Тимофей Иванович, не обращая внимания на возню и прочие перипетии, достал из прикроватной тумбочки толстую, обёрнутую старой газетой, книгу, положил её на подоконник, придвинул табурет и попытался на него сесть. В этот момент толстяк Бося, проявив неожиданную резвость, в последнюю секунду выбил табурет ногой из-под деда. Тимофей Иванович шлепнулся на пол, тут же поднялся и обернулся, но только лишь для того, чтобы поднять табуретку. Автора откровенной издёвки он даже не удостоил и взглядом.
– Ты оказывается мерзавец, – произнёс Семён и пристально посмотрел в глаза Боси, а тот в ответ лишь осклабился и отвернулся. Обстановку разрядил Сергей Ильич. Взлохмаченный Полковник растянул меха, и баян отозвался звучным стоном, но музыкант этим ограничился.
– Что-то обхода всё ещё нет, – нахмурился Семён и выглянул в коридор. Там тоже было подозрительно тихо. Делегация врачей задерживалась. Свистунов прикрыл дверь и ещё раз по слогам подтвердил:
– Ти-ши-на. Полная.
– Дык, это же здорово! – обмахнул себя тюремной распальцовкой Полковник и открыл тумбочку, – Что, жулик, уже пожрал? – поинтересовался он у таракана Аркадия. Вопрос остался без ответа. На столе незаметно появилась бутылка разведённого спирта и гранёный стакан.
– Дед, пить будешь? – обратился Сергей Ильич к вновь прибывшему больному и таким образом выразил ему своё гостеприимство.

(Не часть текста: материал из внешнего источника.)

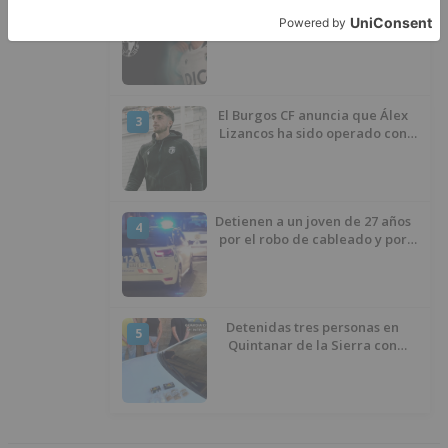
Santiago Lencina, nuevo
2
refuerzo del Burgos CF para la
temporada 2026/27
El Burgos CF anuncia que Álex
3
Lizancos ha sido operado con
éxito del menisco de su rodilla
izquierda
Detienen a un joven de 27 años
4
por el robo de cableado y por
atentado contra los agentes
Detenidas tres personas en
5
Quintanar de la Sierra con
hachís, cocaína y marihuana
ocultos en su vehículo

Тимофей Иванович в ответ только отрицательно покачал головой, не прерывая чтения. Полковник с хрустом свернул пробку, достал из штанов опорожнённую грелку и вылил туда часть содержимого из бутылки.
Ещё не совсем протрезвевший, Сергей Ильич наполнил стакан до половины и поставил обратно. Затем сделал паузу, но только для того, чтобы ощутить сладость предстоящего действа. Взялся рукой за стакан, но потом решил ещё отложить удовольствие. Снял брюки, аккуратно сложил их, затем повесил на спинку кровати и убрал грелку под подушку. Затем подтянул синие сатиновые трусы, напялил сверху выцветшее трико и старательно заправил в них тельняшку. Полковник постучал костяшками пальцев в стенку тумбочки и громко спросил: «Аркадий, ты пить будешь?» Ответа, разумеется, не последовало, но Сергей Ильич открыл дверцу и выпустил таракана. Тот быстро поднялся на тумбочку и занял место возле корки хлеба, которая должна была послужить единственной закуской для выпивки, но Полковнику для компании и этого было достаточно. Он даже намеревался поделиться спиртом со своим насекомым, но тот пока ограничился скудной закуской, исключив выпивку.
Бося хитрым прищуром посматривал на приготовления соседа.
Из истории болезни
Анамнез жизни
Боссель Алексей Савельевич, 35 лет. Рос в многодетной семье. Мать имела психические расстройства, но на учёте не состояла, у психиатра не наблюдалась. Страдала тяжелыми депрессиями. Отец постоянно отсутствовал в командировках. Рано умер. Больной воспитывался матерью. Пятый ребёнок в семье. Двое умерли в младенчестве. Старший брат повесился. Всего детей было семеро. Младшая сестра скоропостижно умерла от лихорадки в двадцатилетнем возрасте.